Regardless of the method used to measure innovation, the quality of data collected is paramount to give a reliable indication of innovation success. However, most firms in the construction sector fail to collect reliable data or report it.
Furthermore, since much of the data used by firms in the construction industry to measure innovation activity is unreliable and because measures of innovation activity are not yet widely established, the proclamations of many firms which claim they are innovators should be treated with a healthy degree of scepticism until properly investigated.
For example, current government definitions allow construction companies to report expenditure in activities such as feasibility studies and R&D in full knowledge that they are manipulating government rules to make them look more innovative than they really are.
IP counts are also problematic since they cannot normally be used to register organizational, service and market innovations which are common in the construction sector. Also, IP counts such as patents are not always used by firms to protect their ideas. This is particularly the case with firms working in technical fields such as construction which are not covered well by patent laws and where firms are too small to have the resources to protect their patents.
While the customer surveys which many construction firms use can be useful to measure innovation activity, the quality of many surveys are questionable and results can be affected by subjectivity, non-response bias, sample selection and failure to consider non-responses and innovation quality.

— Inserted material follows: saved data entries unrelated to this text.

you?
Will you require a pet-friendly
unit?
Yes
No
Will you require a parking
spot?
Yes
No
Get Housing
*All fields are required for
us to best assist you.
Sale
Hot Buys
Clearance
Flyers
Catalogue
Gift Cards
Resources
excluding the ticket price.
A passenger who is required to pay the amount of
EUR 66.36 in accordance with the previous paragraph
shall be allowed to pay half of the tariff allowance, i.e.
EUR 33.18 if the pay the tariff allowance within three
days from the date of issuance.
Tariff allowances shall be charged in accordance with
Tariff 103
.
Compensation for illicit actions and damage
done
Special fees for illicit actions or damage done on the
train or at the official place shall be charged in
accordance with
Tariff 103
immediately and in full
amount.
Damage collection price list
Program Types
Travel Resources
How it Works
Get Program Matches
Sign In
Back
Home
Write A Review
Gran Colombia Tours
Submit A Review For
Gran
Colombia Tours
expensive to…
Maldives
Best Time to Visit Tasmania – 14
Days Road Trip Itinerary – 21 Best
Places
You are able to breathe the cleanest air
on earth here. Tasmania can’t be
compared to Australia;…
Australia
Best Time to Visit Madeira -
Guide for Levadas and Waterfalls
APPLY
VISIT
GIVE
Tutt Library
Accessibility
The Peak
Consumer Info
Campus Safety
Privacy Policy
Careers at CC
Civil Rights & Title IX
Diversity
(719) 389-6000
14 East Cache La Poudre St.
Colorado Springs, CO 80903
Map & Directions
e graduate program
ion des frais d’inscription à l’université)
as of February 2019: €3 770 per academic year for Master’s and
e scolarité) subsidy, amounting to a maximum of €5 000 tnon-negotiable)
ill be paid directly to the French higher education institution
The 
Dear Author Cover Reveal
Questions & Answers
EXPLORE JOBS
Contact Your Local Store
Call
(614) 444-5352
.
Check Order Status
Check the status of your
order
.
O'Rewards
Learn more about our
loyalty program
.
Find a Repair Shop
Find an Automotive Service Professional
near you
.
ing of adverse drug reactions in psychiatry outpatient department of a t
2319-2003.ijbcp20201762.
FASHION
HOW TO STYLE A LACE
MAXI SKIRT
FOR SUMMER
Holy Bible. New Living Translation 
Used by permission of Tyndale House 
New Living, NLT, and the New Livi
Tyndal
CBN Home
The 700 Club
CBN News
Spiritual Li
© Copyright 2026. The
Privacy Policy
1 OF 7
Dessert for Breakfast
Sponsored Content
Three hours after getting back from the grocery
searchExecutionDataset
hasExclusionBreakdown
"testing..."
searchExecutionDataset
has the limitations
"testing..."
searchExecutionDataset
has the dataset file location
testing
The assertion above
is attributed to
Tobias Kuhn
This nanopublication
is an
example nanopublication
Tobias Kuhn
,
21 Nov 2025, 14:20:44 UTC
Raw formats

Measures of numbers of new product or service launches can also be useful, but again they are generally unable to distinguish between new and imitated products. Finally, while publication citations might indicate levels of innovation activity, they can often be of questionable quality and in any event, many firms have a direct interest in maintaining secrecy about their new ideas and avoiding citations in journals.
The problems above mean that innovations in the construction sector are often ‘hidden’ from the view of governments, clients, potential employees and investors, meaning that the sector often looks less innovative than it really is. If we are going to start promoting our companies and our industry as an innovative sector, then we had better start figuring out how to better measure, report and promote the amazing work we do.